Le tutoiement : mal vu
En wallon on ne dit jamais « ti » (tu, deuxième personne), même pas pour commander du rôti, a-t-on coutume de dire à Bastogne. Parce que « ti », c’est grossier. Ça ne se discute pas ! Un dogme en quelque sorte.
Le tutoiement n’est admis qu’entre personnes du même âge et du même sexe dans des conditions bien familières de travail ou de festivités par exemple. Ou entre frères et sœurs, encore que... Un homme ne tutoie jamais une femme, sauf sa ou ses sœurs. Rarement sa ou ses filles. Si les parents tutoient leurs enfants (ce qui n’est pas toujours le cas) la réciproque n’est jamais vraie.
Dans un village, tous les cultivateurs se vouvoient. Ce n’est qu’un exemple de relation entre « confrères ». Les corps de métiers également : sur un chantier, maçons, charpentiers, carreleurs, plafonneurs se vouvoient.
On vouvoie même les bêtes : son cheval, son chien…
Bien des époux sont arrivés à leurs noces d’or sans jamais s’être tutoyés. Sauf, bien mal à l’aise, tenus de parler français dans des circonstances officielles : à la mairie et à l’église pour se marier, devant le notaire...
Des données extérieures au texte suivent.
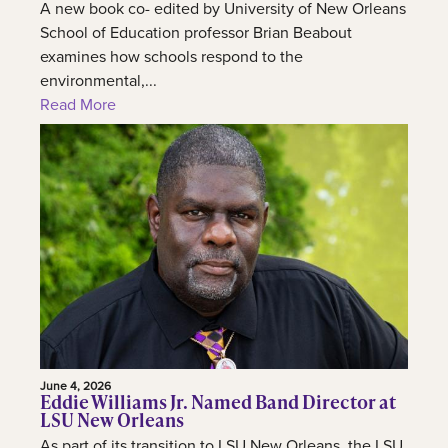
A new book co- edited by University of New Orleans
School of Education professor Brian Beabout
examines how schools respond to the
environmental,...
Read More
June 4, 2026
Eddie Williams Jr. Named Band Director at
LSU New Orleans
As part of its transition to LSU New Orleans, the LSU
Un mot sur la première personne : le "moi" est, en wallon aussi, haïssable. On entendra, lorsque l'on se cite soi-même : « mi, disti l’ l’fou » (moi, comme dit le fou).
Les sales mots
Perplexité d’un médecin de la ville devenu médecin des champs : Docteur, je ne vais plus à la porte. « Aller à l’uch », à la porte, c’est l’euphémisme wallon qui désigne les toilettes. Le wallon est la langue des euphémismes de des litotes.
On ne parle pas des organes sexuels, ces parties « honteuses » (qualification toujours en usage en allemand, dans bien des mots composés se rapportant au sexe : schamhaar, shambehaarung : poils pubiens = chevelure, pilosité de la honte).
Il y a des insultes inadmissibles : « niche troy'e » : sale truie.
On peine à dire des gros mots, des grossièretés. Alors, on va jusqu’à en faire endosser la responsabilité à celui qu’on invective : « maudite bièsse, qui m’ fait dire ci mot-là ! » : maudite bête, qui me fait dire ce (sale) mot-là !
Je t’aime
Surprise, un jour que la reine Fabiola demanda à quelqu’un de lui dire comment on dit « je t’aime » en wallon.
« Dji v’veu vol’tî ». Et ça veut dire quoi, reprend la reine ? « Je vous vois volontiers ».
On est loin de l’expression espagnole : « te quiero », qui est à y bien regarder une demande hardie de possession charnelle (je te veux).
Loin aussi des « I love you, ich liebe dich, ti amo », ou « je t’aime », qui relèvent d’une abstraction cérébrale.

Concret le Wallon, mais peut-être tout autant réservé.